U.S. Secretary of State Hillary Clinton says Congo's government must do
more to address the problem of sexual violence in the country's
In a speech to university students in Kinshasa, Secretary Clinton said she would press officials in the Democratic Republic of Congo to stop women from being used as "weapons of war" in the country's east.
She also urged students to speak out against sexual violence and corruption in the country.
On Tuesday, Clinton is to visit Congo's eastern city of Goma, the capital of the volatile North Kivu province, where both rebel groups and the military have committed rapes against women as they fight over the region's vast mineral wealth.

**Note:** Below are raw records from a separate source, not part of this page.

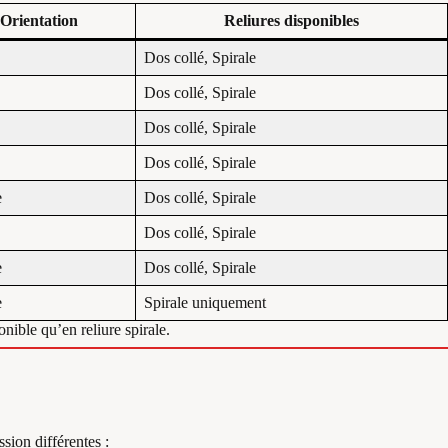
Orientation
Reliures disponibles
Dos collé, Spirale
Dos collé, Spirale
Dos collé, Spirale
Dos collé, Spirale
e
Dos collé, Spirale
Dos collé, Spirale
e
Dos collé, Spirale
e
Spirale uniquement
nible qu’en reliure spirale.
sion différentes :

Clinton traveled to Congo from Angola, where she met with President Jose Eduardo dos Santos. She said Mr. dos Santos is committed to holding presidential elections in what she called a "timely manner."
She did not give a specific timetable.
Angola has not held a presidential election in nearly two decades, in part because of a 27-year civil war that ended in 2002. Mr. dos Santos has been in power for 30 years. A presidential election is due this year, but officials have said it may be delayed until 2010 so it can be held under the new constitution.
The secretary of state is in the middle of a seven-nation Africa tour designed to promote democracy and development, and strengthen U.S. ties to the continent.
In addition to Congo and Angola, the secretary of state has traveled to Kenya and South Africa. After Congo, she heads to Nigeria on Tuesday, and makes stops in Liberia and Cape Verde before returning to Washington later this week.